Although VDLA isn't generally one of my favorite singers (I enjoy her Mimi and Cio Cio San, and in song rep she can be delightful, especially Spanish song), I find your descriptive terms baffling. I don't hear any of that. Amazing how differently people hear things .


----------



## Tsaraslondon (Nov 7, 2013)

It seems I'm going against the prevailing tide in this. I'm not generally a fan of Del Monaco, but he is on quite good behaviour here and his voice and manner seems better suited to me to the character of Otello. Merli sounds a little lacrymose, almost as if he's going to burst into tears at any moment, which isn't right for the character at this point. So, in this duet, I find I prefer Del Monaco.

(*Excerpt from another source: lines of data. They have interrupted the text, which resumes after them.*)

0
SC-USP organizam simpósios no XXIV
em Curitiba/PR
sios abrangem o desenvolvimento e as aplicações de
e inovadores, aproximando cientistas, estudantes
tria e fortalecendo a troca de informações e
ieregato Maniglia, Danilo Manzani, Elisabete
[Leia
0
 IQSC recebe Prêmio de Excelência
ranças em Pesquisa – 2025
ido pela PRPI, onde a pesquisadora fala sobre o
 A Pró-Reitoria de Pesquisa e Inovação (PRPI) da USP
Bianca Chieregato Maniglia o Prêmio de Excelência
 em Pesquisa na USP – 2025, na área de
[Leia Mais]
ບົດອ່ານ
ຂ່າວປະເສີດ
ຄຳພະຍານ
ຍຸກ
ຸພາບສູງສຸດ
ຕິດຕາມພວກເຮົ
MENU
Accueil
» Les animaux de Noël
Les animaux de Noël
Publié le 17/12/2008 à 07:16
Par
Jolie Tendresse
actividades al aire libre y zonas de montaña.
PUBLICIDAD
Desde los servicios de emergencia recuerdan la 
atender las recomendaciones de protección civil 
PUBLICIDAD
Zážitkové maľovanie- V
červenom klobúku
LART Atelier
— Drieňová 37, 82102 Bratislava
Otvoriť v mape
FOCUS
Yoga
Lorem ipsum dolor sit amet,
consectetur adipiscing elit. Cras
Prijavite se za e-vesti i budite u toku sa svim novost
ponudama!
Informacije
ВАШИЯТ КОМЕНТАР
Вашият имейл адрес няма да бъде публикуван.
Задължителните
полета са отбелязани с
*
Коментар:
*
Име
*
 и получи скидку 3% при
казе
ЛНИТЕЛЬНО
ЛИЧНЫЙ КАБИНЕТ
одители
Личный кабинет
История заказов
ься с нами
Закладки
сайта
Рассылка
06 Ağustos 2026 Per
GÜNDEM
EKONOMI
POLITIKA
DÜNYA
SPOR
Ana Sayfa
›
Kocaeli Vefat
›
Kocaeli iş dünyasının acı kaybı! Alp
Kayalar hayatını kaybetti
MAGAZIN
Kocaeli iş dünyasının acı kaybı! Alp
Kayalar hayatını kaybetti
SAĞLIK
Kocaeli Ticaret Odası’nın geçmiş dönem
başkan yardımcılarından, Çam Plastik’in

The two ladies are more difficult to seprate as both are among my favourite sopranos, but I do like Vicky's Desdemona and wish that she had got to record the role complete. (If only she'd been on the Serafin recording instead of Rysanek!) As it is, I think she is absolutely lovely here and the embodiment of the pure, trusting Desdemona.

Of course Muzio is wonderful too and I like her just about as much as De Los Angeles, but, as my preference from the two tenors is for Del Monaco, I'm going to give the prize to them.


----------



## The Conte (May 31, 2015)

Two classic versions (and I've never listened to them back to back).

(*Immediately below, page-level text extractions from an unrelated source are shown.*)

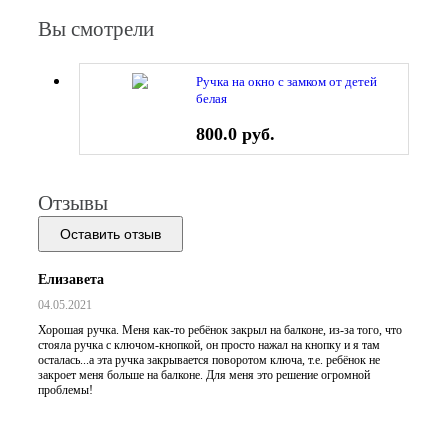
Вы смотрели
Ручка на окно с замком от детей
белая
800.0 руб.
Отзывы
Оставить отзыв
Елизавета
04.05.2021
Хорошая ручка. Меня как-то ребёнок закрыл на балконе, из-за того, что
стояла ручка с ключом-кнопкой, он просто нажал на кнопку и я там
осталась...а эта ручка закрывается поворотом ключа, т.е. ребёнок не
закроет меня больше на балконе. Для меня это решение огромной
проблемы!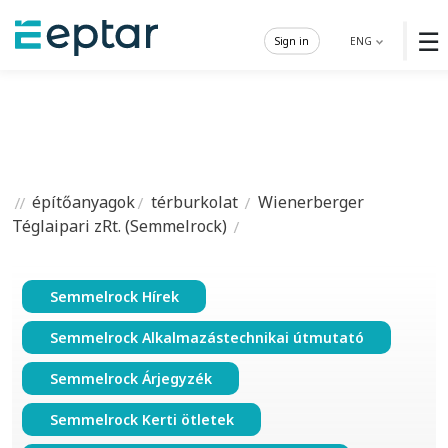
☰
Sign in
ENG
építőanyagok
térburkolat
Wienerberger
Téglaipari zRt. (Semmelrock)
Semmelrock Hírek
Semmelrock Alkalmazástechnikai útmutató
Semmelrock Árjegyzék
Semmelrock Kerti ötletek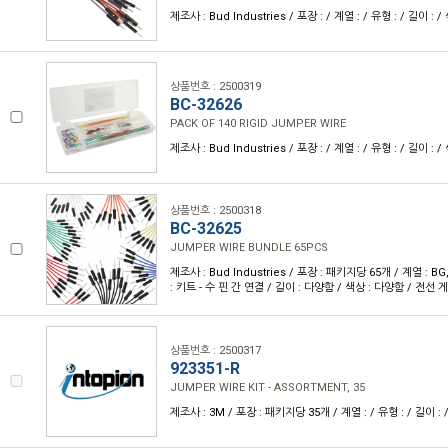
제조사 : Bud Industries / 포장 : / 계열 : / 유형 : / 길이 : 
상품번호 : 2500319
BC-32626
PACK OF 140 RIGID JUMPER WIRE
제조사 : Bud Industries / 포장 : / 계열 : / 유형 : / 길이 : 
상품번호 : 2500318
BC-32625
JUMPER WIRE BUNDLE 65PCS
제조사 : Bud Industries / 포장 : 패키지당 65개 / 계열 : BG,
: 키트 - 수 핀 간 연결 / 길이 : 다양함 / 색상 : 다양함 / 전선 
상품번호 : 2500317
923351-R
JUMPER WIRE KIT - ASSORTMENT, 35
제조사 : 3M / 포장 : 패키지당 35개 / 계열 : / 유형 : / 길이 : 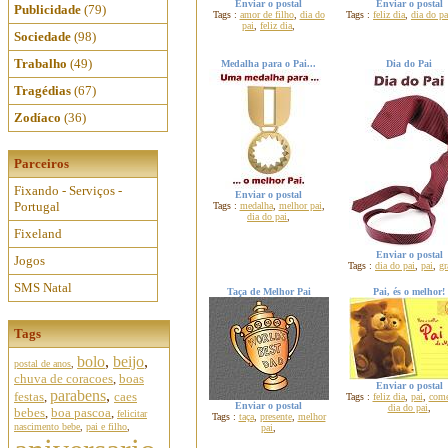
Enviar o postal
Enviar o postal
Publicidade
(79)
Tags :
amor de filho
,
dia do
Tags :
feliz dia
,
dia do pa
pai
,
feliz dia
,
Sociedade
(98)
Trabalho
(49)
Medalha para o Pai...
Dia do Pai
Tragédias
(67)
Zodíaco
(36)
Parceiros
Fixando - Serviços -
Enviar o postal
Portugal
Tags :
medalha
,
melhor pai
,
dia do pai
,
Fixeland
Enviar o postal
Jogos
Tags :
dia do pai
,
pai
,
gr
SMS Natal
Taça de Melhor Pai
Pai, és o melhor!
Tags
bolo
,
beijo
,
postal de anos
,
chuva de coracoes
,
boas
Enviar o postal
parabens
,
festas
,
caes
Tags :
feliz dia
,
pai
,
com
Enviar o postal
dia do pai
,
bebes
,
boa pascoa
,
felicitar
Tags :
taça
,
presente
,
melhor
nascimento bebe
,
pai e filho
,
pai
,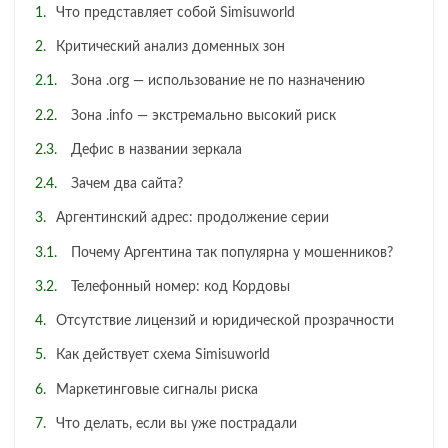
Что представляет собой Simisuworld
Критический анализ доменных зон
Зона .org — использование не по назначению
Зона .info — экстремально высокий риск
Дефис в названии зеркала
Зачем два сайта?
Аргентинский адрес: продолжение серии
Почему Аргентина так популярна у мошенников?
Телефонный номер: код Кордовы
Отсутствие лицензий и юридической прозрачности
Как действует схема Simisuworld
Маркетинговые сигналы риска
Что делать, если вы уже пострадали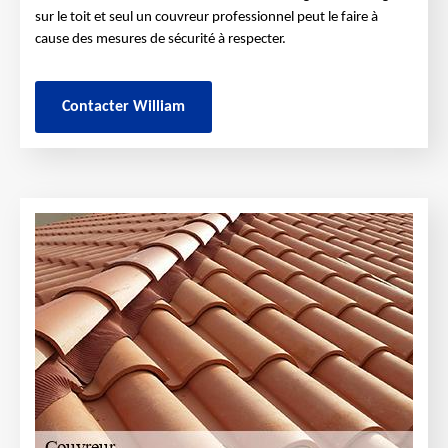
sur le toit et seul un couvreur professionnel peut le faire à
cause des mesures de sécurité à respecter.
Contacter William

I really like De los Angeles and she gets across Desdemona's innocence quite well here. However, it's when she sings out the main melody at "Quando narravi" that we hear the bloom and the gorgeous sheen of her voice. Wonderful! Del Monaco oversings at times, but I do think this live performance captures a better Otello performance from him than his studio versions of the opera. Very enjoyable and dramatically convincing this version.

I expect Merli to trump Del Monaco, but I'm interested to hear what I think of Muzio when up against Vicky. There's a directness to Merli's delivery that speaks to the heart and his diction is exemplary. He tends to nasality when singing high at times, but this is great singing. He is just as dramatic as Del Monaco, but technically better as well. I also like Muzio, but she isn't quite in the class of De los Angeles as she doesn't inhibit the character as well and she just isn't as intense.

I'm going with Del Monaco/De los Angeles as the whole thing as more life to it.

N.


----------